Apport en nature en SARL ou SAS : mode d’emploi
L’apport en nature, au même titre que l’apport en numéraire ou en industrie, peut être réalisé à deux moments : soit à la constitution d’une société soit à l’occasion d’une augmentation de son capital social. Concrètement, l’apport en nature consiste à transférer un bien du patrimoine de l’associé de SARL ou de l’actionnaire de SAS vers le patrimoine de la société. En SARL et SAS, cet apport répond à une procédure précise avec notamment son évaluation par un commissaire aux apports. On détaille pour vous toutes les étapes !
L’apport en nature, qu’est-ce que c’est ?
L’apport en nature dans une entreprise : définition
Pour constituer le capital social d'une société lors de sa création, les futurs associés en SARL ou actionnaires en SAS peuvent apporter :
une somme d’argent, appelée apport en numéraire
la propriété ou l’usage d’un de leurs biens personnels, appelé apport en nature
Les associés peuvent aussi apporter une compétence ou un savoir-faire particulier (apport en industrie), mais cela ne peut pas être comptabilisé dans le capital social de l’entreprise.

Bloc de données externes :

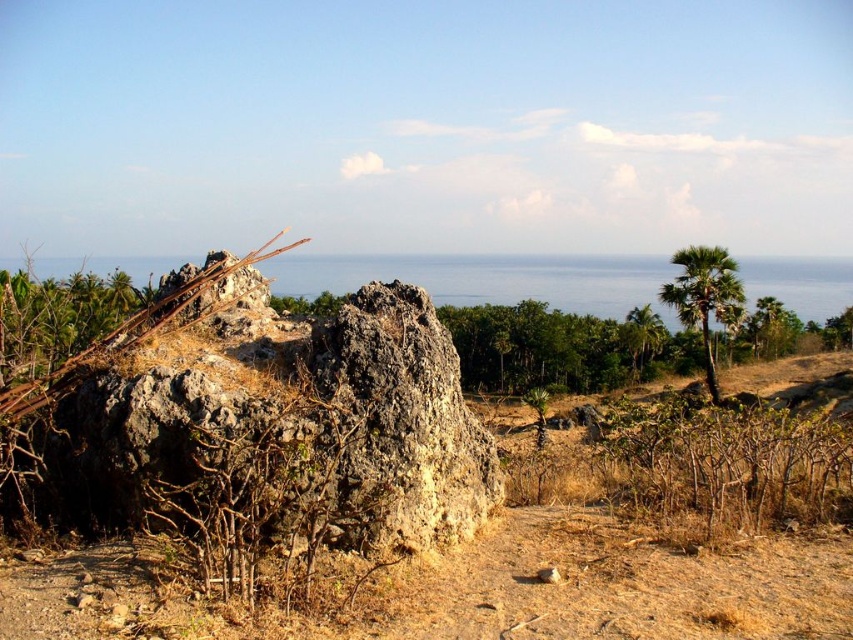 Question: Observing the image, what is the correct spatial positioning of gray rough rock at center in reference to green leafy palm tree at upper right?

Choices:
 (A) below
 (B) above

Answer: (B)

Question: Which is nearer to the green leafy palm tree at upper right?

Choices:
 (A) gray rough rock at center
 (B) green leafy trees at center

Answer: (B)

Question: Which point is farther to the camera?

Choices:
 (A) (683, 253)
 (B) (573, 346)

Answer: (B)

Question: Is gray rough rock at center above green leafy trees at center?

Choices:
 (A) no
 (B) yes

Answer: (B)

Question: Does green leafy trees at center have a greater width compared to green leafy palm tree at upper right?

Choices:
 (A) yes
 (B) no

Answer: (A)

Question: Among these objects, which one is farthest from the camera?

Choices:
 (A) green leafy palm tree at upper right
 (B) green leafy trees at center

Answer: (A) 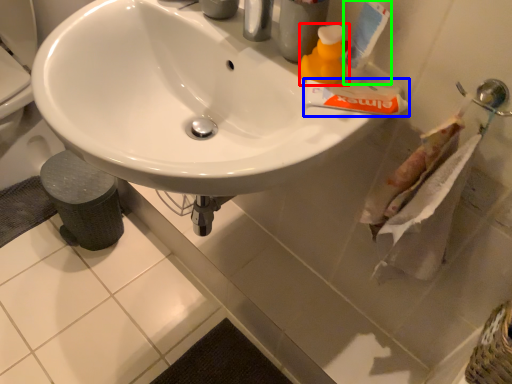 Question: Which is nearer to the cleaning product (highlighted by a red box)? toothpaste (highlighted by a blue box) or toothpaste (highlighted by a green box).

Choices:
 (A) toothpaste
 (B) toothpaste

Answer: (B) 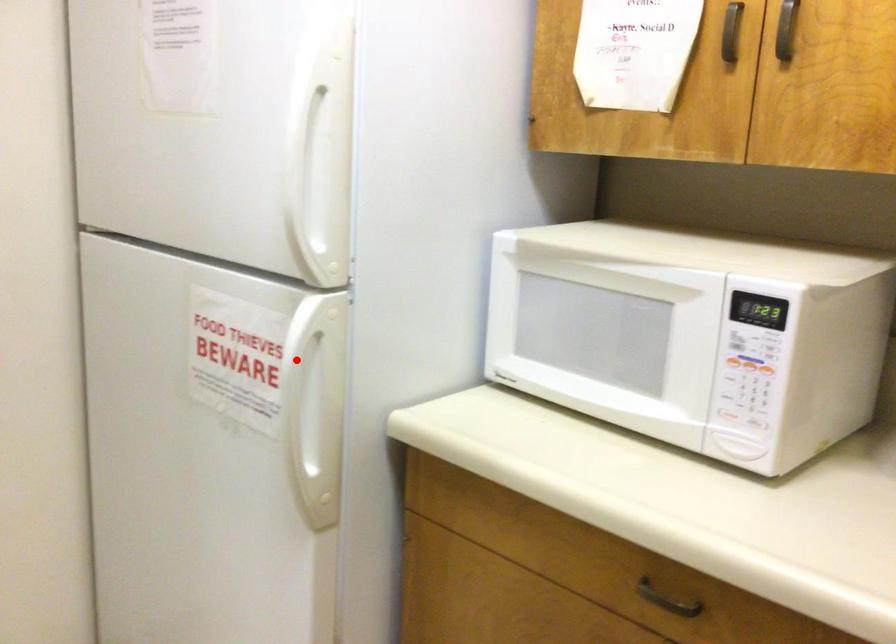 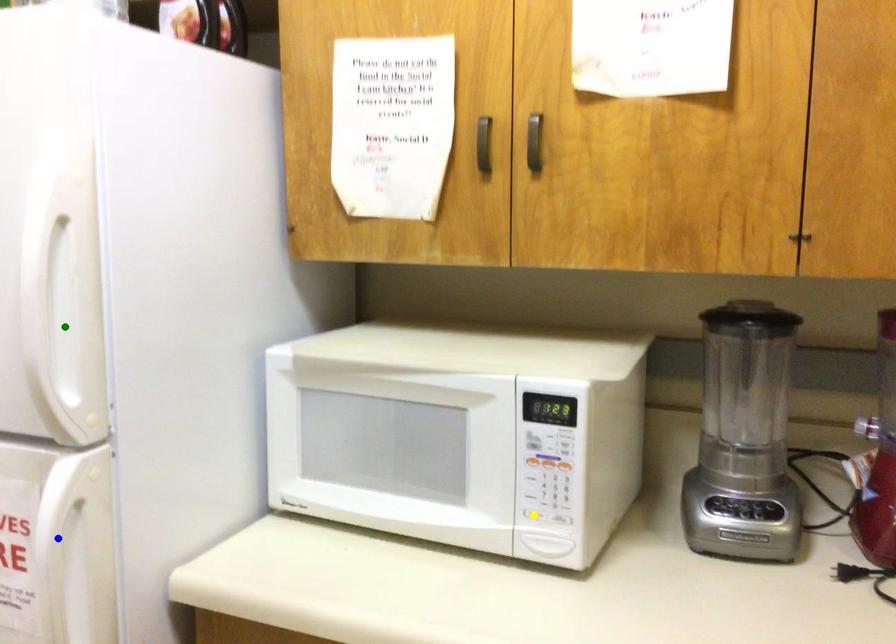 Question: I am providing you with two images of the same scene from different viewpoints. A red point is marked on the first image. You are given multiple points on the second image. Which spot in image 2 lines up with the point in image 1?

Choices:
 (A) blue point
 (B) yellow point
 (C) green point

Answer: (A) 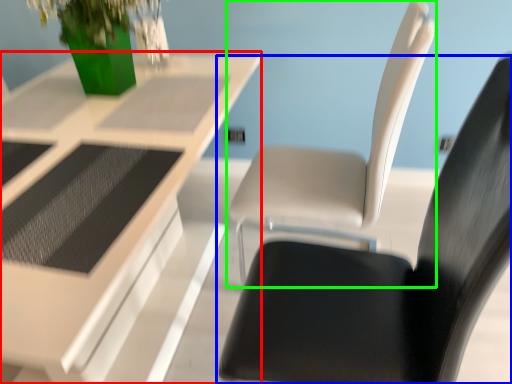 Question: Estimate the real-world distances between objects in this image. Which object is closer to table (highlighted by a red box), chair (highlighted by a blue box) or chair (highlighted by a green box)?

Choices:
 (A) chair
 (B) chair

Answer: (B) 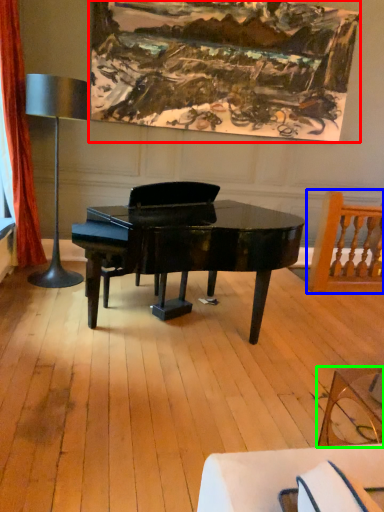 Question: Considering the real-world distances, which object is farthest from picture frame (highlighted by a red box)? chair (highlighted by a blue box) or coffee table (highlighted by a green box)?

Choices:
 (A) chair
 (B) coffee table

Answer: (B) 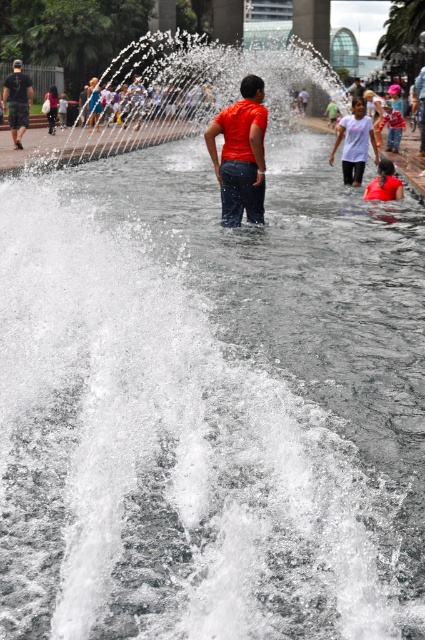 Question: Does white matte shirt at upper center have a smaller size compared to red shirt at center?

Choices:
 (A) no
 (B) yes

Answer: (B)

Question: Does white matte shirt at upper center have a lesser width compared to dark gray t-shirt at center?

Choices:
 (A) no
 (B) yes

Answer: (B)

Question: Is matte orange shirt at center positioned at the back of white matte shirt at upper center?

Choices:
 (A) yes
 (B) no

Answer: (B)

Question: Among these points, which one is nearest to the camera?

Choices:
 (A) (388, 106)
 (B) (234, 193)

Answer: (B)

Question: Estimate the real-world distances between objects in this image. Which object is closer to the white matte shirt at upper center?

Choices:
 (A) dark gray t-shirt at center
 (B) matte orange shirt at center

Answer: (B)

Question: Which point is farther to the camera?

Choices:
 (A) (334, 154)
 (B) (388, 140)
 (C) (261, 100)

Answer: (B)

Une société peut avoir un capital social composé uniquement d’apports en nature.
Si un apport en nature s’opère souvent à la constitution de la société, il peut aussi s’effectuer lors d’une augmentation du capital au cours de la vie de la société. L’apport vient alors d’un associé / actionnaire actuel de l’entreprise ou d’un investisseur extérieur.
En contrepartie de son apport, l’apporteur (associé ou actionnaire déjà existant ou nouveau) reçoit alors des titres sociaux de l’entreprise : on parle de parts sociales en SARL et d’actions en SAS. Le nombre parts est proportionnel au montant de l’apport.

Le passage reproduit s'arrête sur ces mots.